## Instructions to follow
Give back every line of the data exactly. Pictures are not part of the copy.

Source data
┏━━

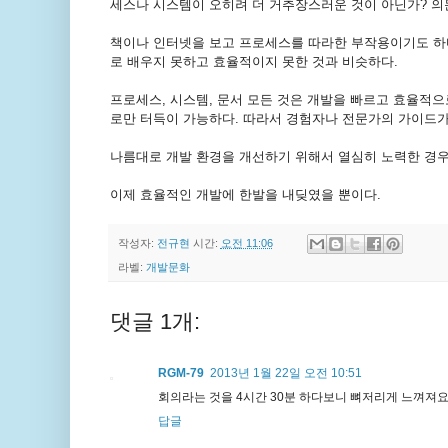
세스나 시스템이 오히려 더 거추장스러운 것이 아닌가? 의문
책이나 인터넷을 보고 프로세스를 따라한 부작용이기도 하다
로 배우지 못하고 효율적이지 못한 것과 비슷하다.
프로세스, 시스템, 문서 모든 것은 개발을 빠르고 효율적으
로만 터득이 가능하다. 따라서 경험자나 전문가의 가이드가
나름대로 개발 환경을 개선하기 위해서 열심히 노력한 경우
이제 효율적인 개발에 한발을 내딪였을 뿐이다.
작성자:
전규현
시간:
오전 11:06
라벨:
개발문화
댓글 1개:
RGM-79
2013년 1월 22일 오전 10:51
회의라는 것을 4시간 30분 하다보니 뼈저리게 느껴져요.
답글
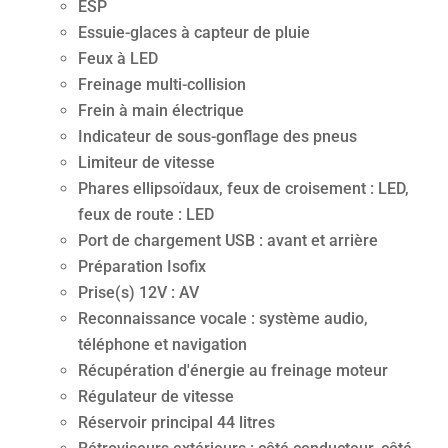
ESP
Essuie-glaces à capteur de pluie
Feux à LED
Freinage multi-collision
Frein à main électrique
Indicateur de sous-gonflage des pneus
Limiteur de vitesse
Phares ellipsoïdaux, feux de croisement : LED,
feux de route : LED
Port de chargement USB : avant et arrière
Préparation Isofix
Prise(s) 12V : AV
Reconnaissance vocale : système audio,
téléphone et navigation
Récupération d'énergie au freinage moteur
Régulateur de vitesse
Réservoir principal 44 litres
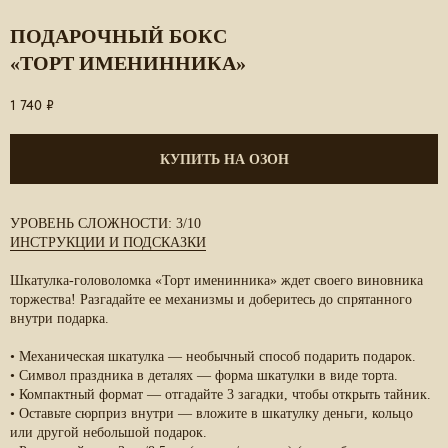
ПОДАРОЧНЫЙ БОКС
«ТОРТ ИМЕНИННИКА»
1 740
₽
КУПИТЬ НА ОЗОН
УРОВЕНЬ СЛОЖНОСТИ:
3/10
ИНСТРУКЦИИ И ПОДСКАЗКИ
Шкатулка-головоломка
«Торт именинника»
ждет своего виновника
торжества! Разгадайте ее механизмы и доберитесь до спрятанного
внутри подарка.
•
Механическая шкатулка
— необычный способ подарить подарок.
ПРЕИМУЩЕСТВА
•
Символ праздника в деталях
— форма шкатулки в виде торта.
•
Компактный формат
— отгадайте 3 загадки, чтобы открыть тайник.
•
Оставьте сюрприз внутри
— вложите в шкатулку деньги, кольцо
или другой небольшой подарок.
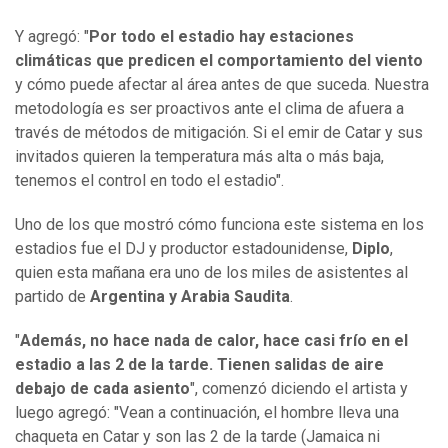
Y agregó: "
Por todo el estadio hay estaciones
climáticas que predicen el comportamiento del viento
y cómo puede afectar al área antes de que suceda. Nuestra
metodología es ser proactivos ante el clima de afuera a
través de métodos de mitigación. Si el emir de Catar y sus
invitados quieren la temperatura más alta o más baja,
tenemos el control en todo el estadio".
Uno de los que mostró cómo funciona este sistema en los
estadios fue el DJ y productor estadounidense,
Diplo
,
quien esta mañana era uno de los miles de asistentes al
partido de
Argentina y Arabia Saudita
.
"
Además, no hace nada de calor, hace casi frío en el
estadio a las 2 de la tarde. Tienen salidas de aire
debajo de cada asiento
", comenzó diciendo el artista y
luego agregó: "Vean a continuación, el hombre lleva una
chaqueta en Catar y son las 2 de la tarde (Jamaica ni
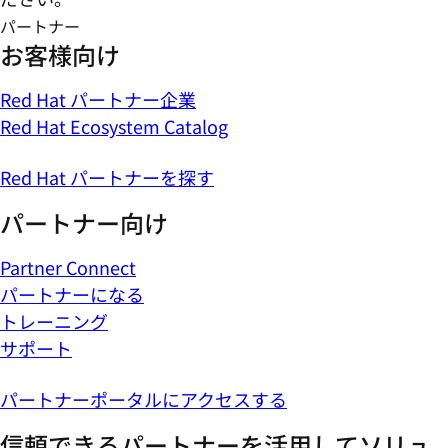
パートナー
お客様向け
Red Hat パートナー企業
Red Hat Ecosystem Catalog
Red Hat パートナーを探す
パートナー向け
Partner Connect
パートナーになる
トレーニング
サポート
パートナーポータルにアクセスする
信頼できるパートナーを活用してソリュ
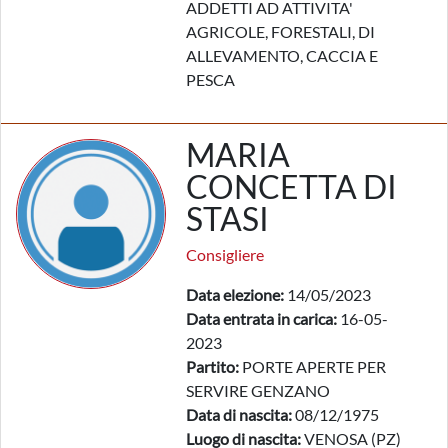
ADDETTI AD ATTIVITA'
AGRICOLE, FORESTALI, DI
ALLEVAMENTO, CACCIA E
PESCA
MARIA
CONCETTA DI
STASI
Consigliere
Data elezione:
14/05/2023
Data entrata in carica:
16-05-
2023
Partito:
PORTE APERTE PER
SERVIRE GENZANO
Data di nascita:
08/12/1975
Luogo di nascita:
VENOSA (PZ)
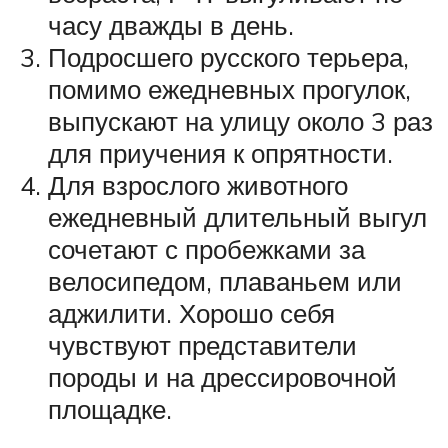
часу дважды в день.
Подросшего русского терьера,
помимо ежедневных прогулок,
выпускают на улицу около 3 раз
для приучения к опрятности.
Для взрослого животного
ежедневный длительный выгул
сочетают с пробежками за
велосипедом, плаваньем или
аджилити. Хорошо себя
чувствуют представители
породы и на дрессировочной
площадке.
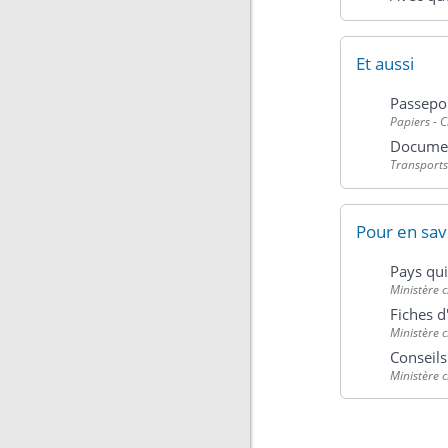
Et aussi
Passepo
Papiers - C
Document
Transports
Pour en sav
Pays qui
Ministère c
Fiches d
Ministère c
Conseil
Ministère c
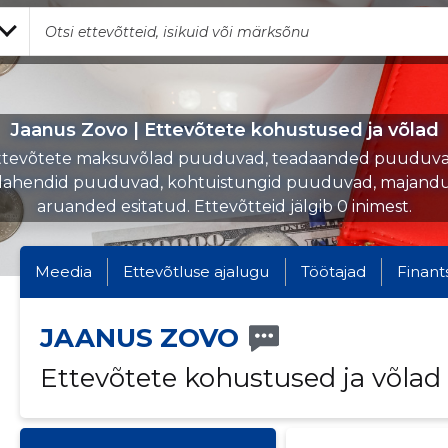
Jaanus Zovo | Ettevõtete kohustused ja võlad
ttevõtete maksuvõlad puuduvad, teadaanded puuduva
lahendid puuduvad, kohtuistungid puuduvad, majandu
aruanded esitatud. Ettevõtteid jälgib 0 inimest.
Meedia
Ettevõtluse ajalugu
Töötajad
Finant
JAANUS ZOVO
Ettevõtete kohustused ja võlad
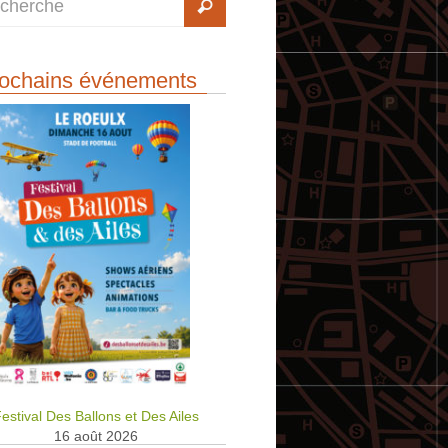
ochains événements
estival Des Ballons et Des Ailes
16 août 2026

┗━━

## Answer to this task
세스나 시스템이 오히려 더 거추장스러운 것이 아닌가? 의문
책이나 인터넷을 보고 프로세스를 따라한 부작용이기도 하다
로 배우지 못하고 효율적이지 못한 것과 비슷하다.
프로세스, 시스템, 문서 모든 것은 개발을 빠르고 효율적으
로만 터득이 가능하다. 따라서 경험자나 전문가의 가이드가
나름대로 개발 환경을 개선하기 위해서 열심히 노력한 경우
이제 효율적인 개발에 한발을 내딪였을 뿐이다.
작성자:
전규현
시간:
오전 11:06
라벨:
개발문화
댓글 1개:
RGM-79
2013년 1월 22일 오전 10:51
회의라는 것을 4시간 30분 하다보니 뼈저리게 느껴져요.
답글
ESP
Essuie-glaces à capteur de pluie
Feux à LED
Freinage multi-collision
Frein à main électrique
Indicateur de sous-gonflage des pneus
Limiteur de vitesse
Phares ellipsoïdaux, feux de croisement : LED,
feux de route : LED
Port de chargement USB : avant et arrière
Préparation Isofix
Prise(s) 12V : AV
Reconnaissance vocale : système audio,
téléphone et navigation
Récupération d'énergie au freinage moteur
Régulateur de vitesse
Réservoir principal 44 litres
ПОДАРОЧНЫЙ БОКС
«ТОРТ ИМЕНИННИКА»
1 740
₽
КУПИТЬ НА ОЗОН
УРОВЕНЬ СЛОЖНОСТИ:
3/10
ИНСТРУКЦИИ И ПОДСКАЗКИ
Шкатулка-головоломка
«Торт именинника»
ждет своего виновника
торжества! Разгадайте ее механизмы и доберитесь до спрятанного
внутри подарка.
•
Механическая шкатулка
— необычный способ подарить подарок.
ПРЕИМУЩЕСТВА
•
Символ праздника в деталях
— форма шкатулки в виде торта.
•
Компактный формат
— отгадайте 3 загадки, чтобы открыть тайник.
•
Оставьте сюрприз внутри
— вложите в шкатулку деньги, кольцо
или другой небольшой подарок.
Y agregó: "
Por todo el estadio hay estaciones
climáticas que predicen el comportamiento del viento
y cómo puede afectar al área antes de que suceda. Nuestra
metodología es ser proactivos ante el clima de afuera a
través de métodos de mitigación. Si el emir de Catar y sus
invitados quieren la temperatura más alta o más baja,
tenemos el control en todo el estadio".
Uno de los que mostró cómo funciona este sistema en los
estadios fue el DJ y productor estadounidense,
Diplo
,
quien esta mañana era uno de los miles de asistentes al
partido de
Argentina y Arabia Saudita
.
"
Además, no hace nada de calor, hace casi frío en el
estadio a las 2 de la tarde. Tienen salidas de aire
debajo de cada asiento
", comenzó diciendo el artista y
luego agregó: "Vean a continuación, el hombre lleva una
chaqueta en Catar y son las 2 de la tarde (Jamaica ni
パートナー
お客様向け
Red Hat パートナー企業
Red Hat Ecosystem Catalog
Red Hat パートナーを探す
パートナー向け
Partner Connect
パートナーになる
トレーニング
サポート
パートナーポータルにアクセスする
信頼できるパートナーを活用してソリュ
ADDETTI AD ATTIVITA'
AGRICOLE, FORESTALI, DI
ALLEVAMENTO, CACCIA E
PESCA
MARIA
CONCETTA DI
STASI
Consigliere
Data elezione:
14/05/2023
Data entrata in carica:
16-05-
2023
Partito:
PORTE APERTE PER
SERVIRE GENZANO
Data di nascita:
08/12/1975
Luogo di nascita:
VENOSA (PZ)
часу дважды в день.
Подросшего русского терьера,
помимо ежедневных прогулок,
выпускают на улицу около 3 раз
для приучения к опрятности.
Для взрослого животного
ежедневный длительный выгул
сочетают с пробежками за
велосипедом, плаваньем или
аджилити. Хорошо себя
чувствуют представители
породы и на дрессировочной
площадке.
Et aussi
Passepo
Papiers - C
Document
Transports
Pour en sav
Pays qui
Ministère c
Fiches d
Ministère c
Conseil
Ministère c
Jaanus Zovo | Ettevõtete kohustused ja võlad
ttevõtete maksuvõlad puuduvad, teadaanded puuduva
lahendid puuduvad, kohtuistungid puuduvad, majandu
aruanded esitatud. Ettevõtteid jälgib 0 inimest.
Meedia
Ettevõtluse ajalugu
Töötajad
Finant
JAANUS ZOVO
Ettevõtete kohustused ja võlad
ochains événements
estival Des Ballons et Des Ailes
16 août 2026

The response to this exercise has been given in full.